I'm also on 0296 &#8230; I bet it just needs turning on.


----------



## MrOCD (Feb 9, 2021)

kevin#34 said:


> gear indication in D is not always present on older models, however I saw that several tuners include this in their stages --> "• Gear Display Enabled in D and S Mode"


I had it before the VC was updated though.


----------



## pcbbc (Sep 4, 2009)

MrOCD said:


> kevin#34 said:
> 
> 
> > gear indication in D is not always present on older models, however I saw that several tuners include this in their stages --> "• Gear Display Enabled in D and S Mode"
> ...


Are you in Europe, US, or elsewhere? Perhaps that's the difference.
Maybe there is a adaptation or coding bit for it somewhere, I've just no idea where. Sorry. :?

Does this help any? Maybe the TT is similar...

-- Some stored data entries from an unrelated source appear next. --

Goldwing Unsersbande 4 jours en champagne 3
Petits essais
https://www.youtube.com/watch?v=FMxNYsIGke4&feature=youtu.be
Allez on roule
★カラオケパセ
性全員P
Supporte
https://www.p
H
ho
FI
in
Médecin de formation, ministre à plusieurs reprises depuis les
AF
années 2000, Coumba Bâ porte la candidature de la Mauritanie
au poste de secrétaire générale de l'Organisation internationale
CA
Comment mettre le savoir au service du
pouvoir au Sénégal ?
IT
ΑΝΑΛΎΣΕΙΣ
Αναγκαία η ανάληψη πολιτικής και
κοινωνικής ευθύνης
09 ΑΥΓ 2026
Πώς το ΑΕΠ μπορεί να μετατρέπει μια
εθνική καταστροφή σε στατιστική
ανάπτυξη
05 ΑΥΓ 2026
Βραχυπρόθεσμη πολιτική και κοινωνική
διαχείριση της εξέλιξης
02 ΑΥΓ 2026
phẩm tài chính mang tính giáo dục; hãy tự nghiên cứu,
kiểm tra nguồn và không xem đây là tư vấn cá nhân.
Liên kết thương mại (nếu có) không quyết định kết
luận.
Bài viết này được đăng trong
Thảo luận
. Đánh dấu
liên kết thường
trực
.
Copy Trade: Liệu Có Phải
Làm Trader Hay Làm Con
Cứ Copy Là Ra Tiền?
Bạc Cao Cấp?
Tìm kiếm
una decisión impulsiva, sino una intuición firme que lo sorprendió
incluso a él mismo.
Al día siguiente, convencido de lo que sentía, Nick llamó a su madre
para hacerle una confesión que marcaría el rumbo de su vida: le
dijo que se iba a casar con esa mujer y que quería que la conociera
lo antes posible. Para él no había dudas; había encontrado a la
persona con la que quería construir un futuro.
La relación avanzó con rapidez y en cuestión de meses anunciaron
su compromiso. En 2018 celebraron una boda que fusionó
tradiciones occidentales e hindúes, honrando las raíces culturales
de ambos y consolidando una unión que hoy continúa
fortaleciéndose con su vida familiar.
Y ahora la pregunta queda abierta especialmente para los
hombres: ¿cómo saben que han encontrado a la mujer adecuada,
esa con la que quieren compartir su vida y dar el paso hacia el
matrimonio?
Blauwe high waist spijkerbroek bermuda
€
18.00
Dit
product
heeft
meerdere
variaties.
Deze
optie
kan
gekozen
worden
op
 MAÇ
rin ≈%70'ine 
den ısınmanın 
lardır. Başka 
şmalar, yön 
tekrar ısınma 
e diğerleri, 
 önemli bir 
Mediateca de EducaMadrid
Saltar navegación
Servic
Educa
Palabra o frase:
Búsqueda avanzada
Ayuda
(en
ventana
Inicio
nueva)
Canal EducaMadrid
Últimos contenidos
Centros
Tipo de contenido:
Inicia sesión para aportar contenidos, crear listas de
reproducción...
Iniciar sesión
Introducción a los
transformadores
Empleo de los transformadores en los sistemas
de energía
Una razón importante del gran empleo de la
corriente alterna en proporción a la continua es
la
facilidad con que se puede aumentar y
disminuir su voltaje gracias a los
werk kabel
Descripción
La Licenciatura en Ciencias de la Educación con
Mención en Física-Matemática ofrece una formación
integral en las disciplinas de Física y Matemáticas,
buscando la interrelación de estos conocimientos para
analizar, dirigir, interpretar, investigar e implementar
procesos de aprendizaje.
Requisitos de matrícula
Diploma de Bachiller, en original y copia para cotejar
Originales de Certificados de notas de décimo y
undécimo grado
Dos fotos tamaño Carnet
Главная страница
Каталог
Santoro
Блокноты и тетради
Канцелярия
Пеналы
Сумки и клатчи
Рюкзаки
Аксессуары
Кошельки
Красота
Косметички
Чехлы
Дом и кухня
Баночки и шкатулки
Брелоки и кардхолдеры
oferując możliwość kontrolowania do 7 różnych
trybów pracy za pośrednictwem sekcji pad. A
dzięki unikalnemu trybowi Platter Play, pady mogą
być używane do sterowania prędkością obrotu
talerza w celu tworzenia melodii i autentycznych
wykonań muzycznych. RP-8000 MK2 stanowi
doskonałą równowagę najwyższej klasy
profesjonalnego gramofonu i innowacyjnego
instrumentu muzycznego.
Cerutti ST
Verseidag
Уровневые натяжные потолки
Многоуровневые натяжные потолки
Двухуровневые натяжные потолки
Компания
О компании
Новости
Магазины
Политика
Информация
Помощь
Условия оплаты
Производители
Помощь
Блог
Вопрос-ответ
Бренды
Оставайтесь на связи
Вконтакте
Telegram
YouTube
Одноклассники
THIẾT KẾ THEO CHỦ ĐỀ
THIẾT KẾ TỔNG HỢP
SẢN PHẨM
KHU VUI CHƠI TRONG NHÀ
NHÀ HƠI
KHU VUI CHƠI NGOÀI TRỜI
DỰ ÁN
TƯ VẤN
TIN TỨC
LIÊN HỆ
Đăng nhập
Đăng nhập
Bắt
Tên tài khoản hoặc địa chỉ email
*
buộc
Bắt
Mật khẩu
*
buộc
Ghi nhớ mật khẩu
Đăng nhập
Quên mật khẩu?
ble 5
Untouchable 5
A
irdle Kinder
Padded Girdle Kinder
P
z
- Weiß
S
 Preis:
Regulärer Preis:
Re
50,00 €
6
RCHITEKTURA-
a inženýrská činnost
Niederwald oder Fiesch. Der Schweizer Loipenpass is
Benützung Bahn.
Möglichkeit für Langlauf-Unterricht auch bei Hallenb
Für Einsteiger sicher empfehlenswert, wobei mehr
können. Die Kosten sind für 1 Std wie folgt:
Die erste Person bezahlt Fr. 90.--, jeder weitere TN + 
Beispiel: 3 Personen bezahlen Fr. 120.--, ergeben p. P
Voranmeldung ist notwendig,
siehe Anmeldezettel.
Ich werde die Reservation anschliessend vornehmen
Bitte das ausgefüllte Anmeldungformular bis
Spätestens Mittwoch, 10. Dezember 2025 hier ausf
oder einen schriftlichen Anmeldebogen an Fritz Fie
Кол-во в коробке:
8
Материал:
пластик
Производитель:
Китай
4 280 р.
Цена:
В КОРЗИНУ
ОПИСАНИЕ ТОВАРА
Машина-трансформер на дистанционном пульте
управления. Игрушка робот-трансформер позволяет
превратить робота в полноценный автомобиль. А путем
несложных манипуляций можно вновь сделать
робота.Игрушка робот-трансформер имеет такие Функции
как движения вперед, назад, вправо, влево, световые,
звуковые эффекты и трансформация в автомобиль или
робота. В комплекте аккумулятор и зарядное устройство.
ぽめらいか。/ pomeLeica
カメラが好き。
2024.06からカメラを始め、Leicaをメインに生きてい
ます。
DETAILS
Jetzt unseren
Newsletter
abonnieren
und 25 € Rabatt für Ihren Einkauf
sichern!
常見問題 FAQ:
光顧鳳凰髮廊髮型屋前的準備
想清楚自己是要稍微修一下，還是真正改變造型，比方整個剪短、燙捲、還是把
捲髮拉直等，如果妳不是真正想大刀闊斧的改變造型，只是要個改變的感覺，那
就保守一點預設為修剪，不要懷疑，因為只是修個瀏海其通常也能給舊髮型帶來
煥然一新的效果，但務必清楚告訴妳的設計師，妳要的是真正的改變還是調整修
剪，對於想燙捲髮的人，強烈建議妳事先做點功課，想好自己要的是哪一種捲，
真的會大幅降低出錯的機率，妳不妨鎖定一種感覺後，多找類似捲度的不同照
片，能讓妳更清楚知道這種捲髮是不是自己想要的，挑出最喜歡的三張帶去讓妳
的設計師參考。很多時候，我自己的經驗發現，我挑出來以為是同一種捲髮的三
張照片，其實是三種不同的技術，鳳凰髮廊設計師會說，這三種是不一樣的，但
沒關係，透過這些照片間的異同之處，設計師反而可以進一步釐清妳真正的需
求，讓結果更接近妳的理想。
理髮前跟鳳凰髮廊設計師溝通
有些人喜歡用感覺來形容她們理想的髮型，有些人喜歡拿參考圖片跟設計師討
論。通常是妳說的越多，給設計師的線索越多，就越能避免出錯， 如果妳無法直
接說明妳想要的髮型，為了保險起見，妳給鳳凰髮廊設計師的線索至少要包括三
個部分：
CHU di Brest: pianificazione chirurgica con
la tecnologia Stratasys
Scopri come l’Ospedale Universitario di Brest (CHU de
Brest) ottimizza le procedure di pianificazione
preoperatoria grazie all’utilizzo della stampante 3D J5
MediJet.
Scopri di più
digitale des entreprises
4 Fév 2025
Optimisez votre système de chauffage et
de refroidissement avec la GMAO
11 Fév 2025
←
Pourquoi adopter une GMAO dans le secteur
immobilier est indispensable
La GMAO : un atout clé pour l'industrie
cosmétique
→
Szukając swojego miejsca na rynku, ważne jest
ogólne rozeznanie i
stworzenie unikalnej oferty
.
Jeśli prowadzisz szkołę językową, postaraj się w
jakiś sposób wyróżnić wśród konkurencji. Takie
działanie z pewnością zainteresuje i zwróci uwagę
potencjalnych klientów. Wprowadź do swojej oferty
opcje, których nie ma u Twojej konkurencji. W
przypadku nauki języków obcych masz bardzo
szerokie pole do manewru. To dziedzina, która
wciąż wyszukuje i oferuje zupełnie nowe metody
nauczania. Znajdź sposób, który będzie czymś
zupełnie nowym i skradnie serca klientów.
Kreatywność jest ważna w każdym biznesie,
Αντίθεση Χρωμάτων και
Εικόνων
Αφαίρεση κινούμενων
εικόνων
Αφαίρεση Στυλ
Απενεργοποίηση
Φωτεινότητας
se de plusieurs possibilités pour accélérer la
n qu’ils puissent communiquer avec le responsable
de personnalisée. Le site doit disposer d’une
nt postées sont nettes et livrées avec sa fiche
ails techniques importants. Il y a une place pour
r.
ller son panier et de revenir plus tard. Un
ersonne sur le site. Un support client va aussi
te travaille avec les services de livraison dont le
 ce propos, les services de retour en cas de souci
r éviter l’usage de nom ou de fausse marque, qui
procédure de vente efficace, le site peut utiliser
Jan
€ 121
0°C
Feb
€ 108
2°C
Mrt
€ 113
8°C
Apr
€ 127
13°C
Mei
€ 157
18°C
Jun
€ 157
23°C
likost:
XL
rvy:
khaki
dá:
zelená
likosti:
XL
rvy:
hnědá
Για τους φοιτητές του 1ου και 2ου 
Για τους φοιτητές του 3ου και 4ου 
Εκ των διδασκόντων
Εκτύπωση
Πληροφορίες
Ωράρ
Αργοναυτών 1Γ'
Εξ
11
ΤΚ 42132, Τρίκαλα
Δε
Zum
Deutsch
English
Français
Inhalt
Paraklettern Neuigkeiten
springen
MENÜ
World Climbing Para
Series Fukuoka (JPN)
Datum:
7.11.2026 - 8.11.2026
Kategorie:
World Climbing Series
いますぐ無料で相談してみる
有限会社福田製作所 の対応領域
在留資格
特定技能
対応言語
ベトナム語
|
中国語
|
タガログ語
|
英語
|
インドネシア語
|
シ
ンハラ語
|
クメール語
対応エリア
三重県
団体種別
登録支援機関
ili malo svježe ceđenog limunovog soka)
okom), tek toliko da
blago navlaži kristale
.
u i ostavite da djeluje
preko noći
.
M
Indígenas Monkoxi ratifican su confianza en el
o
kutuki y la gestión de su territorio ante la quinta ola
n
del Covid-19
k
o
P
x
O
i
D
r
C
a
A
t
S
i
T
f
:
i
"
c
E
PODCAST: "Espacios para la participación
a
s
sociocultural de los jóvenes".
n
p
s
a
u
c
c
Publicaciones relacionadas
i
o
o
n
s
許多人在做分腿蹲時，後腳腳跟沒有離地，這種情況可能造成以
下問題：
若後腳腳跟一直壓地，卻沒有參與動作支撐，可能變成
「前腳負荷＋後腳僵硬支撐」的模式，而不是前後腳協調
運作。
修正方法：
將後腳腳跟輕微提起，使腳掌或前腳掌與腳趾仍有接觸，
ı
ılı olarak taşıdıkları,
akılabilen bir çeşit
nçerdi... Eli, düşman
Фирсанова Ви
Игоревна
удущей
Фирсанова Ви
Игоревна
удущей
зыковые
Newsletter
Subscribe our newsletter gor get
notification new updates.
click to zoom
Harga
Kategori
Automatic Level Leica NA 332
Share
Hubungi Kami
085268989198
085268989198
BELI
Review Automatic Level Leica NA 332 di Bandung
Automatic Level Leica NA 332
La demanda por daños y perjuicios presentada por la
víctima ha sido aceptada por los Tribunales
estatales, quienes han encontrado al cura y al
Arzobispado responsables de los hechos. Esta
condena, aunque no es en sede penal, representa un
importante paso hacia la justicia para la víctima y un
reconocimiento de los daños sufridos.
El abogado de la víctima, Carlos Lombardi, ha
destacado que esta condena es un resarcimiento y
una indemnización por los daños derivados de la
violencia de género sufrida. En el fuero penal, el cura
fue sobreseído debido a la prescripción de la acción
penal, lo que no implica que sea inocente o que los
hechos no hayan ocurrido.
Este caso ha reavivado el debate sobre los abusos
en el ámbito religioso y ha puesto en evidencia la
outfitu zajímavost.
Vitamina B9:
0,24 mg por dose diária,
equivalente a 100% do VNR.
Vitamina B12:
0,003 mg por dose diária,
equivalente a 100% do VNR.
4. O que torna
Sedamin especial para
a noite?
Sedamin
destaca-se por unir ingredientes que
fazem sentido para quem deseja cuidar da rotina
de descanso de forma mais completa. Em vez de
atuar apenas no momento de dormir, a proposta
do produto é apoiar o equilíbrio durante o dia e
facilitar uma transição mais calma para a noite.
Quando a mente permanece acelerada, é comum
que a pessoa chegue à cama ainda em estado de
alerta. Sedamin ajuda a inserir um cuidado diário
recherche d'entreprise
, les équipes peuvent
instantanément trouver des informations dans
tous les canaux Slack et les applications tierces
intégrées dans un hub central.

Edit: Ummm. My gearbox long coding is 0014, so only 2 bytes. Not 3 bytes like the Touareg.
Still, maybe yours is different? Make sure you make a note of you original coding before changing anything.


----------



## MrOCD (Feb 9, 2021)

pcbbc said:


> MrOCD said:
> 
> 
> > kevin#34 said:
> ...


Europe UK&#8230;

Thanks &#8230; checked and mine is 0014 as well. Didn't want to mess as wasn't sure what code I need so left for now.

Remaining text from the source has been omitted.